No you don't. You have a flag that says "This 
calculation failed" in your variable.

[snip]

> Yes. It may not be mathematically pure (although i argue that it is, in 
> fact, as long as you don't think of floats as being real numbers), it is 
> practical, and practicality beats purity.

But then:

>> But, apart from testing whether a float is a NaN, why would you ever 
>> want to do an equality test?
> 
> 
> By definition, never. Isn't that usage reason enough?

So, what you are saying is that you don't actually have 
a usage case for testing equality for NaNs.

Any floating point package that supports the IEEE 
standard should give you a test to see if a float 
represents a NaN. That's what you need.
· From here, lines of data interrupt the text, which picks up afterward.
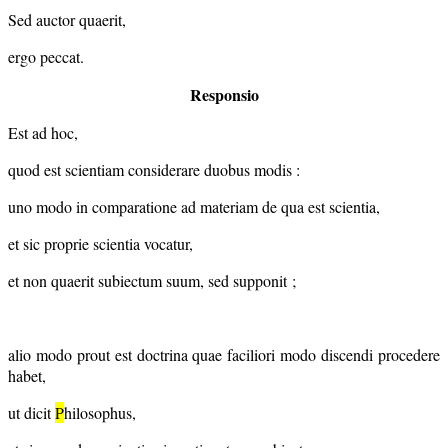
Sed auctor quaerit,
ergo peccat.
Responsio
Est ad hoc,
quod est scientiam considerare duobus modis :
uno modo in comparatione ad materiam de qua est scientia,
et sic proprie scientia vocatur,
et non quaerit subiectum suum, sed supponit ;
alio modo prout est doctrina quae faciliori modo discendi procedere
habet,
ut dicit
P
hilosophus,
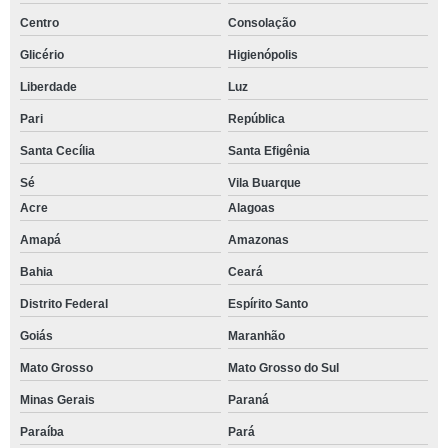
Centro
Consolação
Glicério
Higienópolis
Liberdade
Luz
Pari
República
Santa Cecília
Santa Efigênia
Sé
Vila Buarque
Acre
Alagoas
Amapá
Amazonas
Bahia
Ceará
Distrito Federal
Espírito Santo
Goiás
Maranhão
Mato Grosso
Mato Grosso do Sul
Minas Gerais
Paraná
Paraíba
Pará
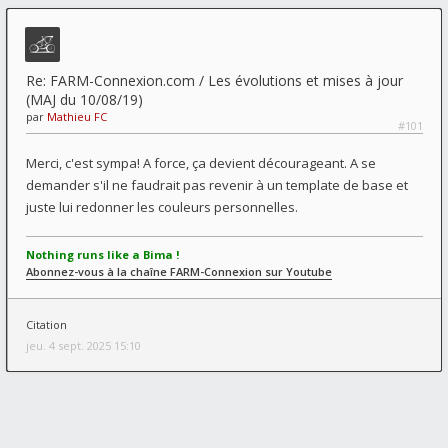
Re: FARM-Connexion.com / Les évolutions et mises à jour
(MAJ du 10/08/19)
par
Mathieu FC
#101
Merci, c'est sympa! A force, ça devient décourageant. A se
demander s'il ne faudrait pas revenir à un template de base et
juste lui redonner les couleurs personnelles.
Nothing runs like a Bima !
Abonnez-vous à la chaîne FARM-Connexion sur Youtube
Citation
jeu. 4 sept. 2025 15:10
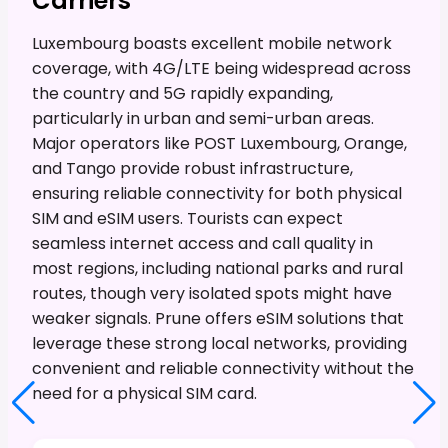
Carriers
Luxembourg boasts excellent mobile network
coverage, with 4G/LTE being widespread across
the country and 5G rapidly expanding,
particularly in urban and semi-urban areas.
Major operators like POST Luxembourg, Orange,
and Tango provide robust infrastructure,
ensuring reliable connectivity for both physical
SIM and eSIM users. Tourists can expect
seamless internet access and call quality in
most regions, including national parks and rural
routes, though very isolated spots might have
weaker signals. Prune offers eSIM solutions that
leverage these strong local networks, providing
convenient and reliable connectivity without the
need for a physical SIM card.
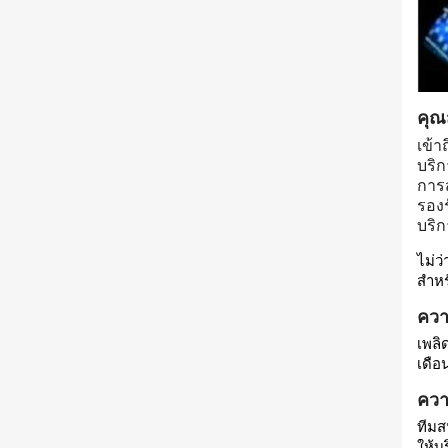
คุณ
เข้า
บริก
การ
รอง
บริ
ไม่ว
สำหร
ควา
เพลิ
เดือ
ควา
ทีมส
ให้บ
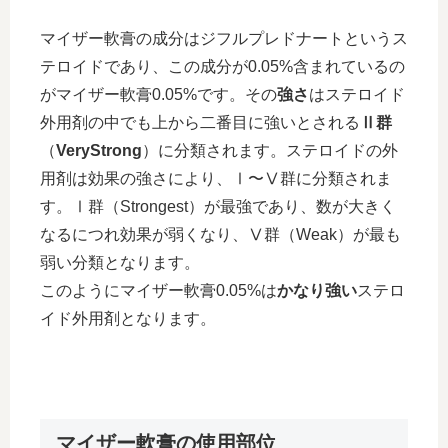
マイザー軟膏の成分はジフルプレドナートというス
テロイドであり、この成分が0.05%含まれているの
がマイザー軟膏0.05%です。その
強さ
はステロイド
外用剤の中でも上から二番目に強いとされる
Ⅱ群
（
VeryStrong
）に分類されます。ステロイドの外
用剤は効果の強さにより、Ⅰ〜Ⅴ群に分類されま
す。Ⅰ群（Strongest）が最強であり、数が大きく
なるにつれ効果が弱くなり、Ⅴ群（Weak）が最も
弱い分類となります。
このようにマイザー軟膏0.05%は
かなり強い
ステロ
イド外用剤となります。
マイザー軟膏の使用部位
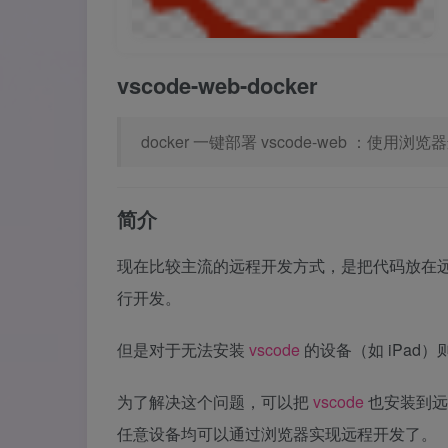
vscode-web-docker
docker 一键部署 vscode-web ：使用浏
简介
现在比较主流的远程开发方式，是把代码放在
行开发。
但是对于无法安装
vscode
的设备（如 iPad
为了解决这个问题，可以把
vscode
也安装到远
任意设备均可以通过浏览器实现远程开发了。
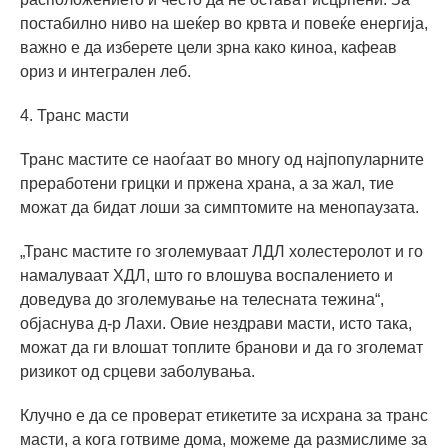
постабилно ниво на шеќер во крвта и повеќе енергија,
важно е да изберете цели зрна како киноа, кафеав
ориз и интегрален леб.
4. Транс масти
Транс мастите се наоѓаат во многу од најпопуларните
преработени грицки и пржена храна, а за жал, тие
можат да бидат лоши за симптомите на менопаузата.
„Транс мастите го зголемуваат ЛДЛ холестеролот и го
намалуваат ХДЛ, што го влошува воспалението и
доведува до зголемување на телесната тежина“,
објаснува д-р Лахи. Овие нездрави масти, исто така,
можат да ги влошат топлите бранови и да го зголемат
ризикот од срцеви заболувања.
Клучно е да се проверат етикетите за исхрана за транс
масти, а кога готвиме дома, можеме да размислиме за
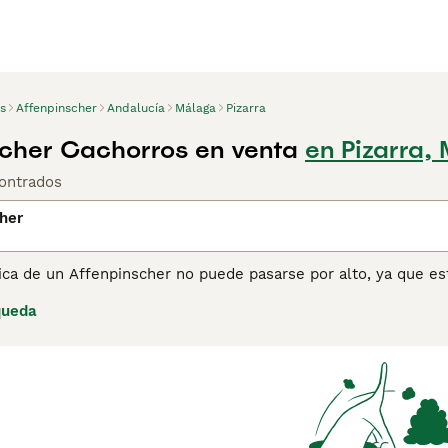
s
Affenpinscher
Andalucía
Málaga
Pizarra
cher Cachorros en venta
en Pizarra,
ontrados
her
ica de un Affenpinscher no puede pasarse por alto, ya que es
de ser una de las razas Toy más antiguas, y su linaje se remon
queda
hoy en día estos pequeños perros han encontrado su camino e
e mantienen como perros de compañía.
ina de consejos de compra de Affenpinscher
para obtener inf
You certainly 
can't rely on "x == SOME_NAN" because there are 254 
different NaNs.

There is no sensible reason to test equality of NaNs. 
It is logically nonsense to say that one NaN is equal 
to another, as such a thing implies contradictions like 
-1==-2. If you support IEEE, you will have a test for 
NaNs, so you can detect them when you need to.

Problem solved.

> 
>> The only usage case I can think of is would be something like this:
>>
>> def isNaN(x):
>>    return x == SOME_KNOWN_NAN
>>
>> But that won't work, because there are lots of different NaNs. 254 of 
>> them, or twice that if you include signed NaNs (which you shouldn't, 
>> but you do have to allow for them in equality testing).
> 
> 
> Ah, well. There we have the question of whether python should implement 
> full-blown IEEE arithmetic. This is somewhat heretical, but i think it 
> shouldn't; i think it would be much better to adopt Java's noddy-IEEE 
> approach, where there's exactly one NaN (although with well-behaved 
> equality comparison). I realise this isn't going to happen, though.

Well-behaved equality comparison means that nan == nan 
returns false. Otherwise you have contradictions like this:

x = log(-1)  # one flavour of NaN
y = asin(2)  # a different flavour of NaN

log(-1) == asin(2)
sin(log(-1)) == 2
sin(NaN) == 2
NaN == 2

Contradiction.




[snip]

> I am utterly baffled. Three people so far have told me that 
> exponentiation has higher precedence than unary minus *in conventional 
> notation*. 

Yes.

> Are you really telling me that you think this expression:
> 
>   2
> -1
> 
> Evaluates to -1?

Of course it does. That's why mathematicians use

(-1)^n

for series where the sign of each term alternates, 
instead of -1^n which would just give -1, -1, -1, ...


-- 
Steven